Andrea Cain has been performing her entire life, even through pursuing degrees in Mathematics and Education from Illinois Wesleyan University. Her minor in Theatre Arts allowed her to explore the world of theater critique, and she has enjoyed freely blogging about her experiences for many years. She can be found dancing, writing, and practicing different dialects with her family in her free time.
Pictured: Ensemble of “1980.” Photo by Joel Masionet.
By Andrea Cain
Within the current political climate, theater and media have taken the time to use both dramatic and comedic ways to discuss important issues. The wonderful satire that is “1980 (Or Why I’m Voting for John Anderson)” has definitely not wasted this time. The intimate look into the lives of campaign volunteers shows us more than just the struggle of fighting for the underdog, but also that times may not have changed as much as we think.
We are presented with a cozy office in 1980 by the adorably awkward Kathleen (Hillary Horvath) on her first day. Brenda (masterfully portrayed by Evelyn Gaynor) is trying to convince Kathleen that she can successfully call voters and convince them to support the independent candidate, John Anderson. We meet the intense Robin Rich (fiercely played by Bryce Gangel), and the professional and ambitious Will Moore (Sheldon Brown).
Through the heat of trying to prove that an independent can be the best choice for president, the characters explore what it really means to get what you want. What I found most compelling was comparing the prejudices black Americans and American women experience when trying to fight for their causes. In this play, we see the intersectionality between the struggles, and how oppressed people are pitted against each other — it made for a very internally focused intermission.

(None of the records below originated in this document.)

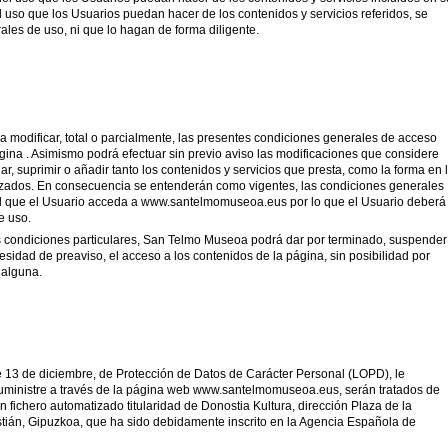
uso que los Usuarios puedan hacer de los contenidos y servicios referidos, se
ales de uso, ni que lo hagan de forma diligente.
 modificar, total o parcialmente, las presentes condiciones generales de acceso
ina . Asimismo podrá efectuar sin previo aviso las modificaciones que considere
r, suprimir o añadir tanto los contenidos y servicios que presta, como la forma en 
izados. En consecuencia se entenderán como vigentes, las condiciones generales
l que el Usuario acceda a www.santelmomuseoa.eus por lo que el Usuario deberá
e uso.
 condiciones particulares, San Telmo Museoa podrá dar por terminado, suspender
sidad de preaviso, el acceso a los contenidos de la página, sin posibilidad por
 alguna.
 13 de diciembre, de Protección de Datos de Carácter Personal (LOPD), le
uministre a través de la página web www.santelmomuseoa.eus, serán tratados de
n fichero automatizado titularidad de Donostia Kultura, dirección Plaza de la
stián, Gipuzkoa, que ha sido debidamente inscrito en la Agencia Española de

The direction by company member Kaiser Zaki Ahmed clearly shows how important it is to understand all points of view in a volatile political climate. Assumptions based on biased first impressions may lead to unfair treatment, but when we look deeper into a person’s background, we can find a new understanding of their goals.
Jackalope has brought a new gem to the political satire mix. If exciting characters, wit, and thought-provoking prose are what you desire in a theatrical experience, then I recommend this production.